Je m’appelle Valentin de Saint-Amour. Je sais. Ça devrait être illégal de donner un nom pareil à un enfant, mais que voulez-vous, mes parents ont le sens de la formule. Ma mère surtout. L’idée était de crier sur tous les toits que je suis un enfant de l’amour, le grand, le vrai. Enfin, c’était surtout destiné à mes grands-parents paternels, qui n’ont jamais complètement digéré la mésalliance.

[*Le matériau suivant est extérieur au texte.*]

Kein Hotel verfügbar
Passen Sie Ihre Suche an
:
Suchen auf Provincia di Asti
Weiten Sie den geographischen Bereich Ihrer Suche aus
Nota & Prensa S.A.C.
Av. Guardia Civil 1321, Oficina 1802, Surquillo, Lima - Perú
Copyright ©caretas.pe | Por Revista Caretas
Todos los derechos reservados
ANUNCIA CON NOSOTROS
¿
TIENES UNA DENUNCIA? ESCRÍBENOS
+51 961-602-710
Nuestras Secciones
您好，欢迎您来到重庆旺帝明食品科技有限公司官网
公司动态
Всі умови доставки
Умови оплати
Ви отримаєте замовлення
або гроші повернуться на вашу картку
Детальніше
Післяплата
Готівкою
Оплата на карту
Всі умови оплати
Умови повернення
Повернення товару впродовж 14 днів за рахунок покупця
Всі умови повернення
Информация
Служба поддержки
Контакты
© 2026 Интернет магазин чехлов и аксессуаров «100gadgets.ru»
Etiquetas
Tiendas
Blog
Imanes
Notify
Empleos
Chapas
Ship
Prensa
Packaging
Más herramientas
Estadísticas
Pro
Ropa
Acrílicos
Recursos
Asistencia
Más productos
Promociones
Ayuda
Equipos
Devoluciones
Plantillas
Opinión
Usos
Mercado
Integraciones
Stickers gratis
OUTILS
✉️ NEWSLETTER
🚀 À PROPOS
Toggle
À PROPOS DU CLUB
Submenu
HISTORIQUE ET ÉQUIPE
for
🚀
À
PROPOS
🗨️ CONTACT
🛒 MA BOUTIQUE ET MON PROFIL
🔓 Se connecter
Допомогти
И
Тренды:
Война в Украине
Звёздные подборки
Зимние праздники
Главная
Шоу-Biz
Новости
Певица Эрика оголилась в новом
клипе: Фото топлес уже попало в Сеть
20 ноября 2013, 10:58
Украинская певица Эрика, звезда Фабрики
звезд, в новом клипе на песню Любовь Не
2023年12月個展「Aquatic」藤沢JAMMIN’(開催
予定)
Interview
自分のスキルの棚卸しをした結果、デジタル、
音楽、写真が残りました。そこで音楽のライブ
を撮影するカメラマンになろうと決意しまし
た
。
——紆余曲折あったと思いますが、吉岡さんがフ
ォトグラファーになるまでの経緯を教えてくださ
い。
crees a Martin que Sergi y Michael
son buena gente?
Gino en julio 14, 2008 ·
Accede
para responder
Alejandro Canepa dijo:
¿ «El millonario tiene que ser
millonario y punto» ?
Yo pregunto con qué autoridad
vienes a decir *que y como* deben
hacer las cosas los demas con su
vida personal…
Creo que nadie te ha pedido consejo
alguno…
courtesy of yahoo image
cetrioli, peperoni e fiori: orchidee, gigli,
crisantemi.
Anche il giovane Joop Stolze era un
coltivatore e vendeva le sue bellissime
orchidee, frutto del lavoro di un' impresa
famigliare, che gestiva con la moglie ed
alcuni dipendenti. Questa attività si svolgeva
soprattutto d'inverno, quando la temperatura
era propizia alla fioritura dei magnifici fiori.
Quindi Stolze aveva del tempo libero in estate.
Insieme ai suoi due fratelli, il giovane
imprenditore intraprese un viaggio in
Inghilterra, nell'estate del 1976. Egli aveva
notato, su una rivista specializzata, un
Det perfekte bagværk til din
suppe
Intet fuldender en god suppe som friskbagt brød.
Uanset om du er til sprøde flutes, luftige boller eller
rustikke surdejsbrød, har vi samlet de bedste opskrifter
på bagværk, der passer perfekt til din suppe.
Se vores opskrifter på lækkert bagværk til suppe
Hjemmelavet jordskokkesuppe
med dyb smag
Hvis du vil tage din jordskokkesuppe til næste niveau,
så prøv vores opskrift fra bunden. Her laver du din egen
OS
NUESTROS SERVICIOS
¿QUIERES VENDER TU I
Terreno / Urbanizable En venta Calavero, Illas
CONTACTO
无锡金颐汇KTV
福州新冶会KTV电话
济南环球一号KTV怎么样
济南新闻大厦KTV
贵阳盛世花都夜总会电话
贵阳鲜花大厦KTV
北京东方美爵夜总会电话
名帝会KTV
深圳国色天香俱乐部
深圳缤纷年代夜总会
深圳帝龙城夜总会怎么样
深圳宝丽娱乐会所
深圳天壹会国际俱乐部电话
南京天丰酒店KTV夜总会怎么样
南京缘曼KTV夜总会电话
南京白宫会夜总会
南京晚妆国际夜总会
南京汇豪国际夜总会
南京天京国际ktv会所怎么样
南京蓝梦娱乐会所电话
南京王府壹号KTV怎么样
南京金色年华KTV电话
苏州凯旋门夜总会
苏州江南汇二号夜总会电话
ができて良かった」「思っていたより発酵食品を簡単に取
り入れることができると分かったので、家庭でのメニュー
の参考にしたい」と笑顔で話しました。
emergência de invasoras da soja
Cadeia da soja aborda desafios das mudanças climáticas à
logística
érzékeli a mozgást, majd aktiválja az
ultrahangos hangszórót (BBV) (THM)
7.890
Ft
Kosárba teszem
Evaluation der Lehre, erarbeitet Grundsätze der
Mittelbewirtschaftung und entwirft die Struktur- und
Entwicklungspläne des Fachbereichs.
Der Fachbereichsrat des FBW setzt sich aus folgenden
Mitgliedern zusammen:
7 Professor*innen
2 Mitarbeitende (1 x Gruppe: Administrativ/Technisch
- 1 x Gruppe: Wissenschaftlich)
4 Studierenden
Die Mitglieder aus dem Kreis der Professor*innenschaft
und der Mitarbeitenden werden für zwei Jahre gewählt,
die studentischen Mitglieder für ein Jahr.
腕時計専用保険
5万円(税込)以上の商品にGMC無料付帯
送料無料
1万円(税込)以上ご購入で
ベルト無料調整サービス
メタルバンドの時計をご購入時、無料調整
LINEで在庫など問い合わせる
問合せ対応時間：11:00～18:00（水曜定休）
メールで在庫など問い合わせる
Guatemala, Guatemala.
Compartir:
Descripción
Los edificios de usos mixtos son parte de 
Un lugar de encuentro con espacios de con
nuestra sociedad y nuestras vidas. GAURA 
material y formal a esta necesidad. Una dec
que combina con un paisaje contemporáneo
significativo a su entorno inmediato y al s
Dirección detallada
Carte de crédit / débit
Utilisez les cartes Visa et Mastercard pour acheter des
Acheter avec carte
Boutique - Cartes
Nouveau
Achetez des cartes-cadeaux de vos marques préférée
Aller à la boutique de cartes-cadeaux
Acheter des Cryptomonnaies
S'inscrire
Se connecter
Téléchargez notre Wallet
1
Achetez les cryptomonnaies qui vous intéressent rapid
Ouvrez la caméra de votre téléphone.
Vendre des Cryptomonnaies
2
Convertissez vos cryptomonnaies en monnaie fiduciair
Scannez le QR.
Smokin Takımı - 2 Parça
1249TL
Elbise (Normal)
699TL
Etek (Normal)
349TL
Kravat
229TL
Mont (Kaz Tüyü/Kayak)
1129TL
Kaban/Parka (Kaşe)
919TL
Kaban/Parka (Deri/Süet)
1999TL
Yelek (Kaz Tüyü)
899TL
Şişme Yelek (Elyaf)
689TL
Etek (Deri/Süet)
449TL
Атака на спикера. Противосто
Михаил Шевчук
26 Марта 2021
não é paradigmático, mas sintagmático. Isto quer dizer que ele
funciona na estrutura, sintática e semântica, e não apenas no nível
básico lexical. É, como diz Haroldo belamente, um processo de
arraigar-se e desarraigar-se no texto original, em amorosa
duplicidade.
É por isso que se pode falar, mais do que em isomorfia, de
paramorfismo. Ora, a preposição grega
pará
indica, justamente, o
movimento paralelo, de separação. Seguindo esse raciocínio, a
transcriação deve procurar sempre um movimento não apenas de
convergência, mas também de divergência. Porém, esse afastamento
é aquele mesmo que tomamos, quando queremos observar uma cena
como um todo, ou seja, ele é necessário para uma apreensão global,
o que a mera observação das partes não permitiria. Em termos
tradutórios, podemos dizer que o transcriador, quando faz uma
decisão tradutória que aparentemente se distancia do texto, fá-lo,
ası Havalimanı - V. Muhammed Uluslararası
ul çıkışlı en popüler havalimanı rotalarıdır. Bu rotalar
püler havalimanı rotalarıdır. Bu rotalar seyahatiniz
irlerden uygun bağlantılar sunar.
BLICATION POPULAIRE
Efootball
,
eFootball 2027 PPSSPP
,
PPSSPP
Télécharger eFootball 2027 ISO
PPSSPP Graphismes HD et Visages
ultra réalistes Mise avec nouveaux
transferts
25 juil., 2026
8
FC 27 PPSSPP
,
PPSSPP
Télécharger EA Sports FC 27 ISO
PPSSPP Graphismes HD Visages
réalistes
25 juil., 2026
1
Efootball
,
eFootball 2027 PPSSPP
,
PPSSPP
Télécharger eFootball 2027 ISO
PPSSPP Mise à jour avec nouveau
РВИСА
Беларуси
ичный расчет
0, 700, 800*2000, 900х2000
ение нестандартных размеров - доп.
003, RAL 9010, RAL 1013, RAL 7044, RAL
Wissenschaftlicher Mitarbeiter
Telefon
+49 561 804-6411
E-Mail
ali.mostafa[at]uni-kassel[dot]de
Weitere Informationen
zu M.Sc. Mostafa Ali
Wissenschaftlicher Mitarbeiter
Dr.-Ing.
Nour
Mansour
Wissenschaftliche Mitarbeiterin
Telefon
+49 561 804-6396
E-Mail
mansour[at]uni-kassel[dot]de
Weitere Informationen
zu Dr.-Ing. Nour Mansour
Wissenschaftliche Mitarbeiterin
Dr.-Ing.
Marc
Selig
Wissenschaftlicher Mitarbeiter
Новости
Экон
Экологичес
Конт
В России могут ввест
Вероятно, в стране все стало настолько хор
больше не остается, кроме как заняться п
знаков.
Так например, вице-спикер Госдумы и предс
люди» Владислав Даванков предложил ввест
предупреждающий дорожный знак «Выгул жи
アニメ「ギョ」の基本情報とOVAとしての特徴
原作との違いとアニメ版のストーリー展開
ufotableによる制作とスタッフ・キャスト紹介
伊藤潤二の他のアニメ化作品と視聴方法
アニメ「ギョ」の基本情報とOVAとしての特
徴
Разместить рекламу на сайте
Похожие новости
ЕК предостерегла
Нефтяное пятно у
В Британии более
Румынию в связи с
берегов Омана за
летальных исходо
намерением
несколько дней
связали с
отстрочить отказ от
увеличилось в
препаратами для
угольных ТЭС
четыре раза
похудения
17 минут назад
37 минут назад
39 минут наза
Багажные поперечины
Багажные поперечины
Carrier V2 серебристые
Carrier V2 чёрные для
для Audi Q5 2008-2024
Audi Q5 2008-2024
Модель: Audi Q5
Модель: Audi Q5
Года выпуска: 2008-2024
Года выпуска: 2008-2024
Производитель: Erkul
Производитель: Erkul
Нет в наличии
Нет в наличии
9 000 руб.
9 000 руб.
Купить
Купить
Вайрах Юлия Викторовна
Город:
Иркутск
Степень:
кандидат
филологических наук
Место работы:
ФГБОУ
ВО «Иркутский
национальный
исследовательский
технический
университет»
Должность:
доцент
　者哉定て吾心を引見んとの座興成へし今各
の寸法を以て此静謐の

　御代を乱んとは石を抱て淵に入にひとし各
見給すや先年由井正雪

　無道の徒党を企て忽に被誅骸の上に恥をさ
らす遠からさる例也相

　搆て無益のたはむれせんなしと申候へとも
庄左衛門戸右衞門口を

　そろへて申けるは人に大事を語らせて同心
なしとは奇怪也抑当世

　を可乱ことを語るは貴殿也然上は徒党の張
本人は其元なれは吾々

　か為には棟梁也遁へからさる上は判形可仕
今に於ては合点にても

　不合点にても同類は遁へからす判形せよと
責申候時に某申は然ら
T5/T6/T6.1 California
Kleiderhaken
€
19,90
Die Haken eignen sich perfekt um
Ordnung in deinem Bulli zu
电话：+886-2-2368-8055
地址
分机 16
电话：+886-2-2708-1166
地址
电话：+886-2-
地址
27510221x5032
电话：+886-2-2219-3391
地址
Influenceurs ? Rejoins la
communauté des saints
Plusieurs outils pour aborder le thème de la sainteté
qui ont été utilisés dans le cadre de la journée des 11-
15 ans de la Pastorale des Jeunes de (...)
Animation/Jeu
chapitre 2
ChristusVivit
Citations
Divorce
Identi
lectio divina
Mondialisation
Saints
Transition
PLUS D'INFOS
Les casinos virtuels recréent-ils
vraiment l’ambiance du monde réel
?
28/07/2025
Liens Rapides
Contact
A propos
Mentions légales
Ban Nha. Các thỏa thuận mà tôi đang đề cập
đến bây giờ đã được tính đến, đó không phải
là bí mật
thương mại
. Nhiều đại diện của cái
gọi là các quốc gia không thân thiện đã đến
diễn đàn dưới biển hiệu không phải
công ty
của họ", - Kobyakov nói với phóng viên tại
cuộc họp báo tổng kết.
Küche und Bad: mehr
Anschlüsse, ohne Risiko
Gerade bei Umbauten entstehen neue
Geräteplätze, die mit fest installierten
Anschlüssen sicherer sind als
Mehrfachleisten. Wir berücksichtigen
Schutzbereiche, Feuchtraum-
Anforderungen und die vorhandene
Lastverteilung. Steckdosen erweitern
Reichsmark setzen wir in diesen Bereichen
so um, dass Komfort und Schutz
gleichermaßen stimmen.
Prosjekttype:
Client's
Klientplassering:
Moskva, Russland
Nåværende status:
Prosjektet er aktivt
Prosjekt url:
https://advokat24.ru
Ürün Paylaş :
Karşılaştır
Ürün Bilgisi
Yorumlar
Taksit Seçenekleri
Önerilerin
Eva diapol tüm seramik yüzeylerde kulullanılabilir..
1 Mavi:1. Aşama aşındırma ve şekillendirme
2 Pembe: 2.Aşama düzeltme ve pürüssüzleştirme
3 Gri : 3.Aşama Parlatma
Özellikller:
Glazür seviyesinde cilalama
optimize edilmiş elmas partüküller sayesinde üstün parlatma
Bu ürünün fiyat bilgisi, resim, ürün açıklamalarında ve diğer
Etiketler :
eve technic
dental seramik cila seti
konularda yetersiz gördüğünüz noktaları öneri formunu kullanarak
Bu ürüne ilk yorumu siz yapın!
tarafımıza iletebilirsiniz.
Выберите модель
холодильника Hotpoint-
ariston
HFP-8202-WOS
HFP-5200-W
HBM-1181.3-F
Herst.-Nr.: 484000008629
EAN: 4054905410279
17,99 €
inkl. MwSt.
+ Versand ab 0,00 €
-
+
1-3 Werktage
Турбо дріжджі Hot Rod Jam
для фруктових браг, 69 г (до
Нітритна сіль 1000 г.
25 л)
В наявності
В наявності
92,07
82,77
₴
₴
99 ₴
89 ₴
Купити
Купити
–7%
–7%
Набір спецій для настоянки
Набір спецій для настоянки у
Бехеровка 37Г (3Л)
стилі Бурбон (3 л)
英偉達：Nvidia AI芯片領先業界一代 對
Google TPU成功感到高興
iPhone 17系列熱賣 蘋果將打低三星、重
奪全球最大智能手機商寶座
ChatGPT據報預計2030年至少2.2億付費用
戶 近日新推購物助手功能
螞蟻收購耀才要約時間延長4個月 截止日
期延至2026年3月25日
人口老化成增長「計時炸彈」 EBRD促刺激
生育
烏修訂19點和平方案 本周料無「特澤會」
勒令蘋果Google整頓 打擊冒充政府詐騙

Du côté de mon père, c’est assez prout-prout, du genre où tu viens chapeautée à un mariage et où l’université c’est l’école des pauvres. Mes grands-parents ont un hôtel particulier à Vincennes. Rien que ça. Un hôtel particulier. C’est là que mon père a rencontré ma mère. Cette histoire, je l’ai entendue environ 300 millions de fois.
Ma mère était étudiante en lettres à la Sorbonne, et comme ses parents à elle sont normaux (entendez par là qu’ils ont des verres à moutarde pour les enfants), elle travaillait comme femme de ménage chez mes grands-parents paternels, contre un petit salaire et une chambre de bonne minuscule.
Un jour où son évier/lavabo/douche d’appoint était (encore) bouché, mon père s’est improvisé plombier, ils ont fait connaissance. Ils ont fini par appeler un vrai plombier, mon père ayant appris sur le tard la différence entre un tournevis cruciforme et une clé multifonction.
C’est ainsi que je suis né. Premier d’une fratrie de trois, les jumelles étant arrivées six ans après moi. Depuis, ma mère se partage entre un lycée de Seine-Saint-Denis, parce qu’elle préfère gérer des ados que des parents, et les romances qu’elle écrit avec une cadence moyenne de deux par an. Mon père, lui, a mis à profit son école de commerce très sélective pour devenir fonctionnaire à la répression des fraudes, et accessoirement s’auto-proclamer mouton noir de la famille De Saint-Amour.
Et moi dans tout ça ? Je déteste l’amour. Je déteste cette société pour qui on ne peut pas être seul et heureux. Parce que c’est mon cas. Je suis seul et, en ce jour de fête, je suis particulièrement heureux de ne pas participer à cette mascarade.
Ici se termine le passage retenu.